Artemis Framework¶
Overview¶
The Artemis primary objective is the production of datasets which utilize memory and cpu resources efficiently to accelerate analytical processing of data on a single-node, multi-core machine. The data processing can be replicated on independent parts of the dataset in parallel across multiple cores and / or across multiple nodes of a computing cluster in a batch-oriented fashion. The resulting dataset consists of a collection of output file(s), each file is organized as a collection of record batches. Each record batch consists of the same number of records in each batch with a fixed, equivalent schema. The collection of record batches in a file can be considered a table. The columnar data structure is highly compressible and retains the schema as well as the entire payload in a given file. Arrow supports both streams and random access reads of record batches, resulting in efficient and effective data management.
The control flow from the ingestion of raw data to the production of Arrow datasets proceeds as follows. The raw dataset consists of one or more datums, such as files, database tables, or any data partition. In order to organize the data into collections of a fixed number of record batches to manage the data in-memory, each datum is separated into chunks of fixed size in bytes. The datum is read into native Arrow buffers directly and all processing is performed on these buffers. The in-memory native Arrow buffers are collected and organized as collections of record batches, through data conversion algorithms, in order to build new on-disk datasets given the stream of record batches.
In order to support any arbitrary, user-defined data transformation, the Artemis framework defines a common set of base classes for user defined Chains, representing business processes, as an ordered collection of algorithms and tools which transform data. User-defined algorithms inherit methods which are invoked by the Artemis application, such that the Chains are managed by a Steering algorithm. Artemis manages the data processing Event Loop, provides data to the algorithms, and handles data serialization and job finalization.
Data formats¶
Apache Arrow tabular data format for the data, both in-memory and on-disk persistent representation.
Google protocol buffer message layer for the metadata, describing all aspects to configure a job.
Components¶
Configuration - Artemis metadata model
- Menu - directed graph descrbining the relationship between data, their dependencies, and the
processes to be applied to the data.
Application
Artemis - control flow algorithm managing the data input and outputs
- Steering - execution engine for algorithms
Algorithms - the execution of a distinct business process.
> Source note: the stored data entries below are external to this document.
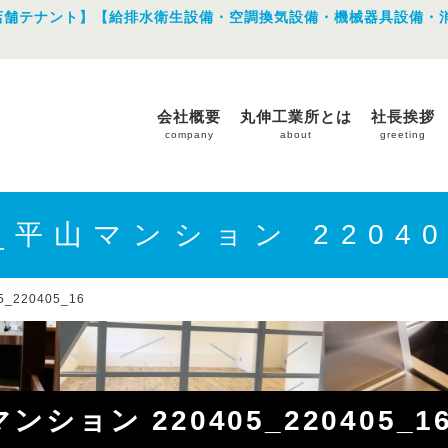
店舗テナント】【給排水衛生設備・空調換気設備・機械器具設備・
会社概要
丸伸工業所とは
社長挨拶
company
about
greeting
_平山マンション 22040
_220405_16
ンション 220405_220405_1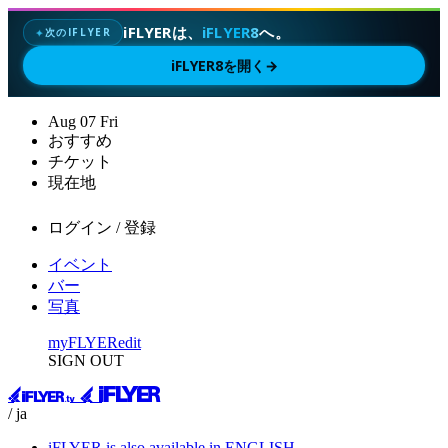
iFLYERは、
iFLYER8
へ。
次のIFLYER
✦
iFLYER8を開く
→
Aug
07
Fri
おすすめ
チケット
現在地
ログイン / 登録
イベント
バー
写真
myFLYER
edit
SIGN OUT
/ ja
iFLYER is also available in ENGLISH.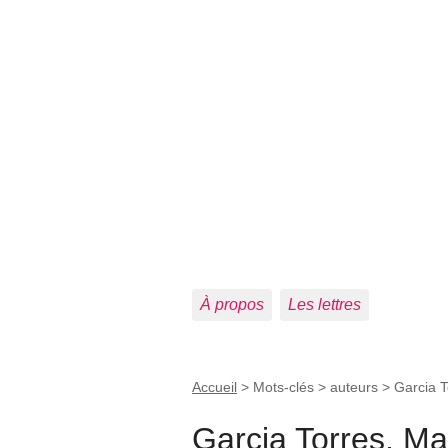
À propos
Les lettres
Accueil
> Mots-clés > auteurs >
Garcia T
Garcia Torres, Ma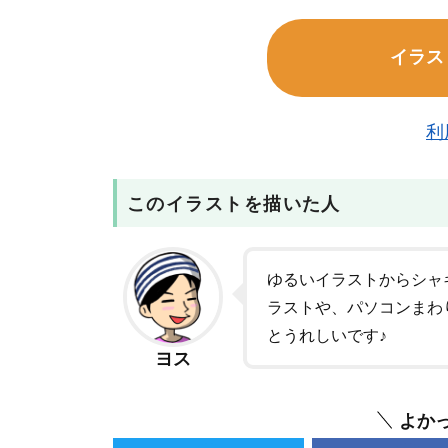
イラス
利
このイラストを描いた人
ゆるいイラストからシャ
ラストや、パソコンまわ
とうれしいです♪
ヨス
よか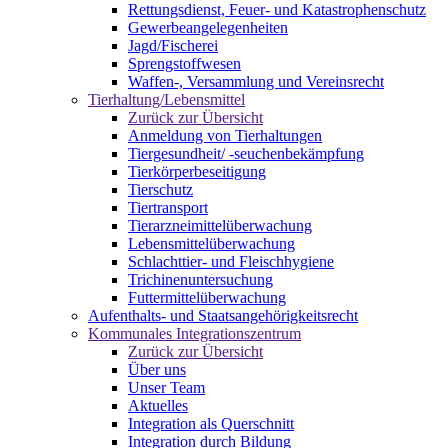
Rettungsdienst, Feuer- und Katastrophenschutz
Gewerbeangelegenheiten
Jagd/Fischerei
Sprengstoffwesen
Waffen-, Versammlung und Vereinsrecht
Tierhaltung/Lebensmittel
Zurück zur Übersicht
Anmeldung von Tierhaltungen
Tiergesundheit/ -seuchenbekämpfung
Tierkörperbeseitigung
Tierschutz
Tiertransport
Tierarzneimittelüberwachung
Lebensmittelüberwachung
Schlachttier- und Fleischhygiene
Trichinenuntersuchung
Futtermittelüberwachung
Aufenthalts- und Staatsangehörigkeitsrecht
Kommunales Integrationszentrum
Zurück zur Übersicht
Über uns
Unser Team
Aktuelles
Integration als Querschnitt
Integration durch Bildung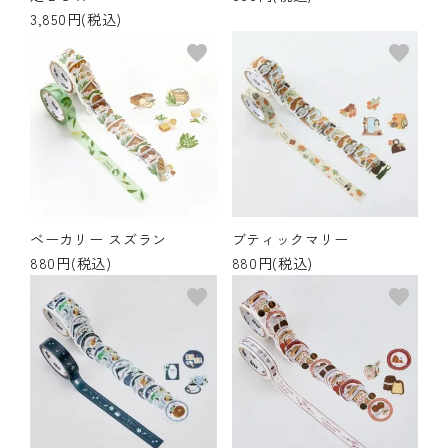
3,850円(税込)
favorite
favorite
ベーカリー スズラン
ブティックマリー
880円(税込)
880円(税込)
favorite
favorite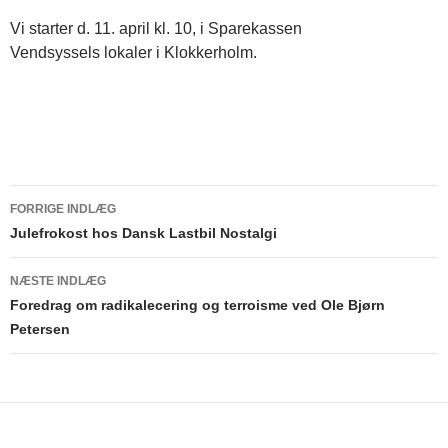
Vi starter d. 11. april kl. 10, i Sparekassen
Vendsyssels lokaler i Klokkerholm.
FORRIGE INDLÆG
Indlægsnavigation
Julefrokost hos Dansk Lastbil Nostalgi
NÆSTE INDLÆG
Foredrag om radikalecering og terroisme ved Ole Bjørn
Petersen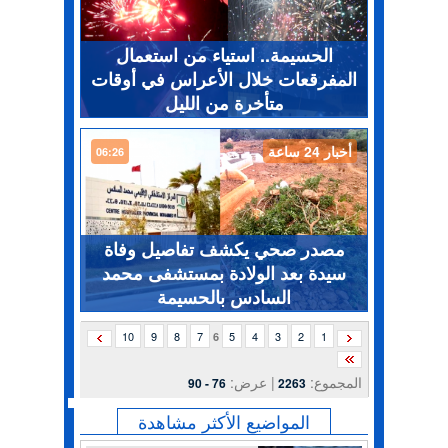
الحسيمة.. استياء من استعمال
المفرقعات خلال الأعراس في أوقات
متأخرة من الليل
أخبار 24 ساعة
06:26
مصدر صحي يكشف تفاصيل وفاة
سيدة بعد الولادة بمستشفى محمد
السادس بالحسيمة
10
9
8
7
5
4
3
2
1
6
المجموع:
| عرض:
76 - 90
2263
المواضيع الأكثر مشاهدة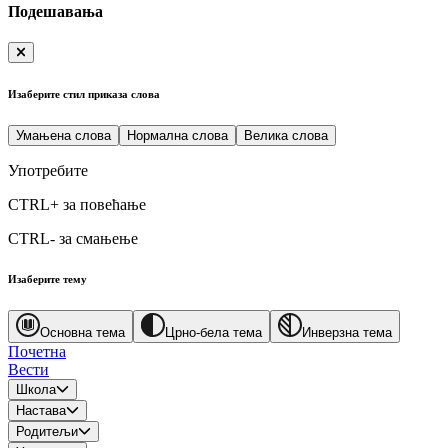
Подешавања
Изаберите стил приказа слова
Умањена слова
Нормална слова
Велика слова
Употребите
CTRL+
за повећање
CTRL-
за смањење
Изаберите тему
Основна тема
Црно-бела тема
Инверзна тема
Почетна
Вести
Школа
Настава
Родитељи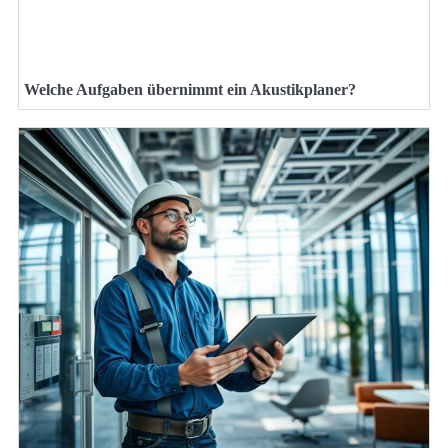
Welche Aufgaben übernimmt ein Akustikplaner?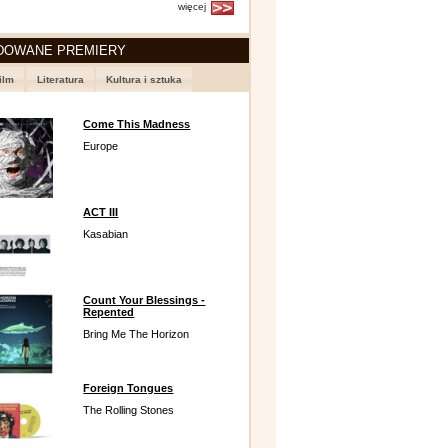
więcej
DOWANE PREMIERY
ilm
Literatura
Kultura i sztuka
Come This Madness
Europe
ACT III
Kasabian
Count Your Blessings -
Repented
Bring Me The Horizon
Foreign Tongues
The Rolling Stones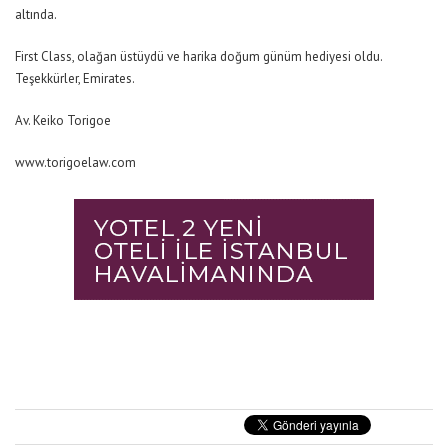
altında.
First Class, olağan üstüydü ve harika doğum günüm hediyesi oldu.
Teşekkürler, Emirates.
Av. Keiko Torigoe
www.torigoelaw.com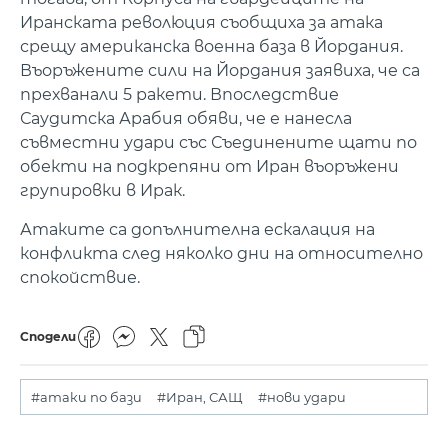
Иранската революция съобщиха за атака
срещу американска военна база в Йордания.
Въоръжените сили на Йордания заявиха, че са
прехванали 5 ракети. Впоследствие
Саудитска Арабия обяви, че е нанесла
съвместни удари със Съединените щати по
обекти на подкрепяни от Иран въоръжени
групировки в Ирак.
Атаките са допълнителна ескалация на
конфликта след няколко дни на относително
спокойствие.
Сподели
#атаки по бази
#Иран, САЩ
#нови удари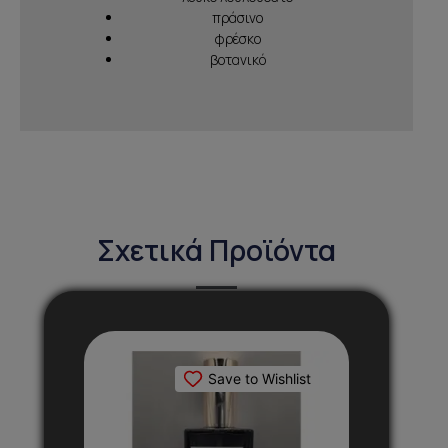
πράσινο
φρέσκο
βοτανικό
Σχετικά Προϊόντα
Αυτό
το
Save to Wishlist
προϊόν
έχει
πολλαπλές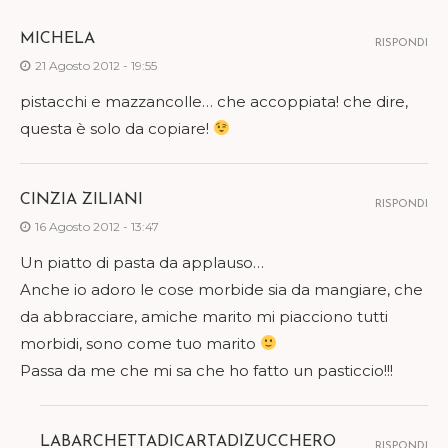
MICHELA
RISPONDI
21 Agosto 2012 - 19:55
pistacchi e mazzancolle… che accoppiata! che dire,
questa è solo da copiare!
CINZIA ZILIANI
RISPONDI
16 Agosto 2012 - 13:47
Un piatto di pasta da applauso…
Anche io adoro le cose morbide sia da mangiare, che
da abbracciare, amiche marito mi piacciono tutti
morbidi, sono come tuo marito
Passa da me che mi sa che ho fatto un pasticcio!!!
LABARCHETTADICARTADIZUCCHERO
RISPONDI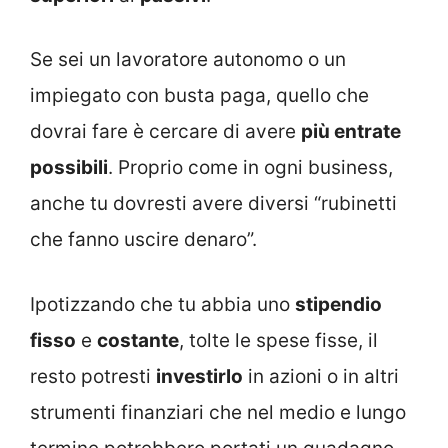
Se sei un lavoratore autonomo o un
impiegato con busta paga, quello che
dovrai fare è cercare di avere
più entrate
possibili
. Proprio come in ogni business,
anche tu dovresti avere diversi “rubinetti
che fanno uscire denaro”.
Ipotizzando che tu abbia uno
stipendio
fisso
e
costante
, tolte le spese fisse, il
resto potresti
investirlo
in azioni o in altri
strumenti finanziari che nel medio e lungo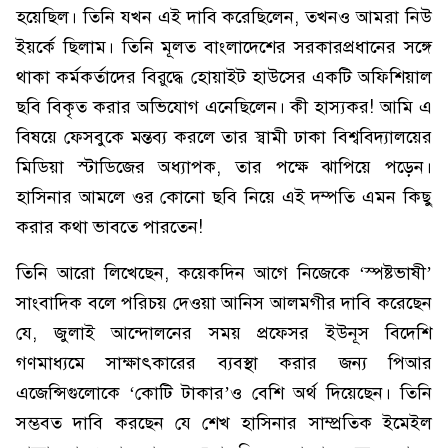
হয়েছিল। তিনি যখন এই দাবি করেছিলেন, তখনও আমরা নিউ
ইয়র্কে ছিলাম। তিনি মূলত বাংলাদেশের সরকারপ্রধানের সঙ্গে
থাকা কর্মকর্তাদের বিরুদ্ধে হোয়াইট হাউসের একটি অফিশিয়াল
ছবি বিকৃত করার অভিযোগ এনেছিলেন। কী হাস্যকর! আমি এ
বিষয়ে ফেসবুকে মন্তব্য করলে তার স্বামী ঢাকা বিশ্ববিদ্যালয়ের
মিডিয়া স্টাডিজের অধ্যাপক, তার পক্ষে ঝাপিয়ে পড়েন।
হাসিনার আমলে ওর কোনো ছবি নিয়ে এই দম্পতি এমন কিছু
করার কথা ভাবতে পারতেন!
তিনি আরো লিখেছেন, কয়েকদিন আগে নিজেকে ‘স্পষ্টভাষী’
সাংবাদিক বলে পরিচয় দেওয়া আনিস আলমগীর দাবি করেছেন
যে, জুলাই আন্দোলনের সময় প্রফেসর ইউনূস বিদেশি
গণমাধ্যমে সাক্ষাৎকারের ব্যবস্থা করার জন্য পিআর
এজেন্সিগুলোকে ‘কোটি টাকার’ও বেশি অর্থ দিয়েছেন। তিনি
সম্ভবত দাবি করছেন যে শেখ হাসিনার সাম্প্রতিক ইমেইল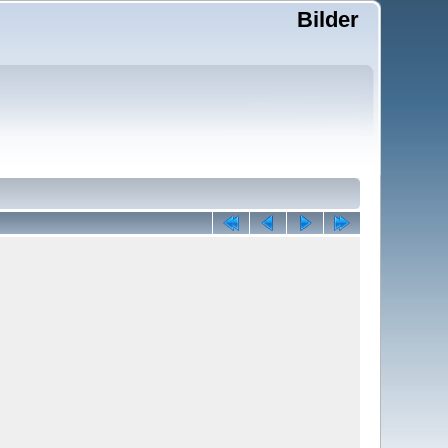
Bilder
Tools - specific action on a record batch.
- Services - data sinks for providing framework level access
Tool Store
Histogram Store
Job Properties - access to job configuration and to collect metadata during the processing. All histograms available in the store are persisted in the job properties object.
Inputs¶
Protocol buffer message
Outputs¶
Log file
Protocol buffer message
Arrow files
In order to run Artemis, a protocol buffer message must be defined and stored, conforming to the artemis.proto metadata model, defined in artemis/io/protobuf/artemis.proto.
Control Flow¶
Artemis framework defines a common set of base classes for user defined Chains, representing business processes, as an ordered collection of algorithms and tools which transform data. User-defined algorithms inherit methods which are invoked by the Artemis application, such that the Chains are managed by a Steering algorithm (which also inherits from a common base algorithm class). Artemis manages the data processing Event Loop, provides data to the algorithms, and handles data serialization and job finalization.
The Artemis primary objective is the production of datasets which utilize memory and cpu resources efficiently to accelerate analytical processing of data on a single-node, multi-core machine. The data processing can be replicated on independent parts of the dataset in parallel across multiple cores and / or across multiple nodes of a computing cluster in a batch-oriented fashion. The resulting dataset consists of a collection of output file(s), each file is organized as a collection of record batches (Arrow::RecordBatch). Each record batch consists of the same number of records in each batch with a fixed, equivalent schema. The resulting file can be considered as a table (Arrow::Table). (Note, Arrow Tables can support nested, hierarchal tables, Artemis focuses on demonstrating the use case for flat tables.) The primary assumption for Artemis data production is that chunks of raw data can be read into Arrow buffers and subsequently perform computation on streams of record batches.
The computations may perform many kinds of filter-projection-aggregate operations on very large dataset with only a small record batch in-memory. The processing of the record batches can be parallized across many cores or across a cluster of machines, resulting in both vertical and horizontal scaling of computing resources. The raw dataset consists of one or more datums, such as files, database tables, or any data partition. In order to organize the data into collections of a fixed number of record batches to manage the data in-memory, each datum is separated into chunks of fixed size in bytes. Each chunk is converted from the raw input data to a record batch. The record batch can undergo any number of operations, e.g. parsing, conversion, cleaning, filtering, aggregation, and integration until the the entire transformation is applied to a record batch. The output record batch from a raw input chunk of a datum is written (serialized) to an output buffer (Arrow::BufferOutputStream). Raw input data chunks continue to stream into Artemis while the record batches continue to be serialized into the output stream. Once the buffer output stream consumes enough memory, the output buffer is “spilled” to disk. As more data continues to stream into the application, new buffers are created until all files from the raw dataset are stored in collections of Arrow record batches.
The output dataset does not assume to map directly back to the input dataset, as the data is reorganized into record batches to provide performant, random access data files. The ability to transform the data in-memory can result in one or more final output partitioning schemes which conform to the requirements of the downstream analysis. The columnar data structure is highly compressible and retains the schema as well as the entire payload in a given file. Arrow supports both streams and random access reads, as well as support for writing to variety of on-disk persistent storage formats, e.g. Parquet, ORC, and Feather. Artemis utilizes the ability to “spill” to disk in configurable file sizes into a native Arrow bytestream format.